In view of these considerations and having reviewed plaintiff's § 406(b) fee request in light of the remaining criteria set forth in Gisbrecht and Rodriquez, the Court finds that a fee of $15,050.00 is reasonable for the work plaintiff's counsel performed in this Court. To the extent the $3,885.00 EAJA fee has been paid to counsel, that fee must be refunded to plaintiff.

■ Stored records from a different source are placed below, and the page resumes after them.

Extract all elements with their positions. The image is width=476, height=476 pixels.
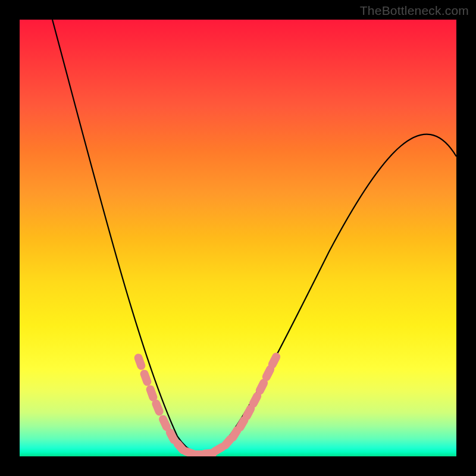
bottleneck-curve [52,20,456,454]
plot-area [20,20,456,456]
chart-frame: TheBottleneck.com [0,0,476,476]
watermark-text: TheBottleneck.com [360,4,469,18]
marker-group [133,351,282,456]
chart-svg [20,20,456,456]
data-marker [139,368,153,387]
data-marker [133,352,147,371]
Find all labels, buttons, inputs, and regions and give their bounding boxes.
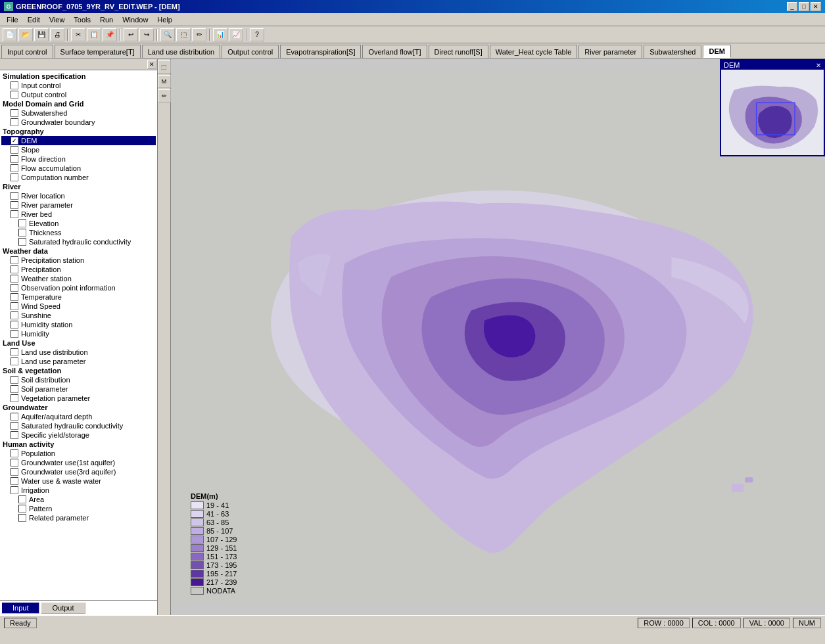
checkbox-irrigation[interactable] — [11, 486, 18, 494]
toolbar-redo[interactable]: ↪ — [139, 28, 154, 41]
close-button[interactable]: ✕ — [811, 2, 821, 11]
menu-tools[interactable]: Tools — [70, 15, 95, 24]
tab-dem[interactable]: DEM — [703, 45, 730, 58]
toolbar-help[interactable]: ? — [250, 28, 264, 41]
tree-flow-direction[interactable]: Flow direction — [1, 154, 156, 164]
tree-humidity-station[interactable]: Humidity station — [1, 320, 156, 329]
checkbox-precipitation-station[interactable] — [11, 256, 18, 264]
tree-irrigation-area[interactable]: Area — [1, 495, 156, 504]
minimize-button[interactable]: _ — [787, 2, 797, 11]
checkbox-groundwater-use-3rd[interactable] — [11, 468, 18, 476]
menu-edit[interactable]: Edit — [24, 15, 44, 24]
side-tool-1[interactable]: ⬚ — [158, 60, 171, 74]
side-tool-3[interactable]: ✏ — [158, 89, 171, 103]
tab-output-bottom[interactable]: Output — [41, 602, 85, 614]
tree-saturated-hydraulic-gw[interactable]: Saturated hydraulic conductivity — [1, 421, 156, 430]
toolbar-cut[interactable]: ✂ — [71, 28, 85, 41]
checkbox-temperature[interactable] — [11, 293, 18, 301]
tree-groundwater-use-3rd[interactable]: Groundwater use(3rd aquifer) — [1, 467, 156, 476]
tree-irrigation[interactable]: Irrigation — [1, 486, 156, 495]
toolbar-select[interactable]: ⬚ — [176, 28, 191, 41]
tree-soil-distribution[interactable]: Soil distribution — [1, 375, 156, 384]
tree-saturated-hydraulic-river[interactable]: Saturated hydraulic conductivity — [1, 237, 156, 246]
checkbox-input-control[interactable] — [11, 81, 18, 89]
checkbox-output-control[interactable] — [11, 91, 18, 99]
toolbar-paste[interactable]: 📌 — [103, 28, 117, 41]
tab-input-control[interactable]: Input control — [1, 45, 53, 58]
checkbox-population[interactable] — [11, 449, 18, 457]
tree-input-control[interactable]: Input control — [1, 81, 156, 90]
tree-river-parameter[interactable]: River parameter — [1, 200, 156, 210]
checkbox-groundwater-use-1st[interactable] — [11, 459, 18, 467]
checkbox-soil-distribution[interactable] — [11, 376, 18, 384]
tab-land-use-distribution[interactable]: Land use distribution — [142, 45, 221, 58]
checkbox-elevation[interactable] — [18, 219, 26, 227]
toolbar-copy[interactable]: 📋 — [87, 28, 101, 41]
tree-population[interactable]: Population — [1, 449, 156, 458]
checkbox-saturated-hydraulic-gw[interactable] — [11, 422, 18, 430]
tree-wind-speed[interactable]: Wind Speed — [1, 302, 156, 311]
map-area[interactable]: DEM(m) 19 - 41 41 - 63 63 - 85 85 - 107 … — [171, 59, 825, 615]
tree-precipitation[interactable]: Precipitation — [1, 265, 156, 274]
tab-input-bottom[interactable]: Input — [1, 602, 39, 614]
checkbox-saturated-hydraulic-river[interactable] — [18, 238, 26, 246]
tree-subwatershed[interactable]: Subwatershed — [1, 108, 156, 118]
tree-water-use-waste[interactable]: Water use & waste water — [1, 476, 156, 486]
tree-weather-station[interactable]: Weather station — [1, 274, 156, 283]
menu-help[interactable]: Help — [153, 15, 176, 24]
tab-subwatershed[interactable]: Subwatershed — [644, 45, 701, 58]
side-tool-2[interactable]: M — [158, 75, 171, 88]
checkbox-groundwater-boundary[interactable] — [11, 118, 18, 126]
checkbox-irrigation-area[interactable] — [18, 495, 26, 503]
tree-aquifer-depth[interactable]: Aquifer/aquitard depth — [1, 412, 156, 421]
checkbox-river-location[interactable] — [11, 192, 18, 200]
toolbar-chart[interactable]: 📈 — [229, 28, 243, 41]
tree-observation-point[interactable]: Observation point information — [1, 283, 156, 292]
checkbox-vegetation-parameter[interactable] — [11, 394, 18, 402]
checkbox-humidity[interactable] — [11, 330, 18, 338]
window-controls[interactable]: _ □ ✕ — [787, 2, 821, 11]
tree-elevation[interactable]: Elevation — [1, 219, 156, 228]
checkbox-aquifer-depth[interactable] — [11, 413, 18, 421]
checkbox-specific-yield[interactable] — [11, 431, 18, 439]
tab-direct-runoff[interactable]: Direct runoff[S] — [429, 45, 488, 58]
checkbox-sunshine[interactable] — [11, 311, 18, 319]
toolbar-zoom[interactable]: 🔍 — [160, 28, 175, 41]
tree-land-use-distribution[interactable]: Land use distribution — [1, 348, 156, 357]
tree-soil-parameter[interactable]: Soil parameter — [1, 384, 156, 394]
checkbox-precipitation[interactable] — [11, 265, 18, 273]
tree-vegetation-parameter[interactable]: Vegetation parameter — [1, 394, 156, 403]
menu-view[interactable]: View — [45, 15, 69, 24]
toolbar-print[interactable]: 🖨 — [50, 28, 64, 41]
tree-groundwater-boundary[interactable]: Groundwater boundary — [1, 118, 156, 127]
checkbox-flow-direction[interactable] — [11, 155, 18, 163]
tree-panel[interactable]: Simulation specification Input control O… — [0, 70, 157, 600]
menu-window[interactable]: Window — [118, 15, 152, 24]
checkbox-water-use-waste[interactable] — [11, 477, 18, 485]
toolbar-new[interactable]: 📄 — [3, 28, 17, 41]
checkbox-irrigation-pattern[interactable] — [18, 505, 26, 513]
checkbox-land-use-parameter[interactable] — [11, 357, 18, 365]
tree-thickness[interactable]: Thickness — [1, 228, 156, 237]
checkbox-river-parameter[interactable] — [11, 201, 18, 209]
tab-surface-temperature[interactable]: Surface temperature[T] — [55, 45, 141, 58]
checkbox-land-use-distribution[interactable] — [11, 348, 18, 356]
tree-sunshine[interactable]: Sunshine — [1, 311, 156, 320]
mini-map-close-button[interactable]: ✕ — [816, 62, 821, 69]
tab-river-parameter[interactable]: River parameter — [578, 45, 642, 58]
left-panel-close-button[interactable]: ✕ — [147, 60, 156, 69]
tab-water-heat-cycle[interactable]: Water_Heat cycle Table — [490, 45, 578, 58]
tree-irrigation-related[interactable]: Related parameter — [1, 513, 156, 522]
tree-irrigation-pattern[interactable]: Pattern — [1, 504, 156, 513]
tree-groundwater-use-1st[interactable]: Groundwater use(1st aquifer) — [1, 458, 156, 467]
checkbox-irrigation-related[interactable] — [18, 514, 26, 522]
checkbox-weather-station[interactable] — [11, 275, 18, 283]
tree-computation-number[interactable]: Computation number — [1, 173, 156, 182]
checkbox-computation-number[interactable] — [11, 173, 18, 181]
tree-specific-yield[interactable]: Specific yield/storage — [1, 430, 156, 440]
checkbox-dem[interactable] — [11, 137, 18, 145]
checkbox-observation-point[interactable] — [11, 284, 18, 292]
checkbox-humidity-station[interactable] — [11, 321, 18, 329]
tree-temperature[interactable]: Temperature — [1, 292, 156, 302]
checkbox-slope[interactable] — [11, 146, 18, 154]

The Court therefore RECOMMENDS that plaintiff's § 406(b) motion for attorney fees be GRANTED and counsel be AWARDED attorney fees in the amount of $15,050.00 under 42 U.S.C. § 406(b)(1)(A). Date: 10/28/19
/s/_________
Karen L. Litkovitz
United States Magistrate Judge
NOTICE
Pursuant to Fed. R. Civ. P. 72(b), WITHIN 14 DAYS after being served with a copy of the recommended disposition, a party may serve and file specific written objections to the proposed findings and recommendations. This period may be extended further by the Court on timely motion for an extension. Such objections shall specify the portions of the Report objected to and shall be accompanied by a memorandum of law in support of the objections. If the Report and Recommendation is based in whole or in part upon matters occurring on the record at an oral hearing, the objecting party shall promptly arrange for the transcription of the record, or such portions of it as all parties may agree upon, or the Magistrate Judge deems sufficient, unless the assigned District Judge otherwise directs. A party may respond to another party's objections WITHIN 14 DAYS after being served with a copy thereof. Failure to make objections in accordance with this procedure may forfeit rights on appeal. See Thomas v. Arn, 474 U.S. 140 (1985); United States v. Walters, 638 F.2d 947 (6th Cir. 1981).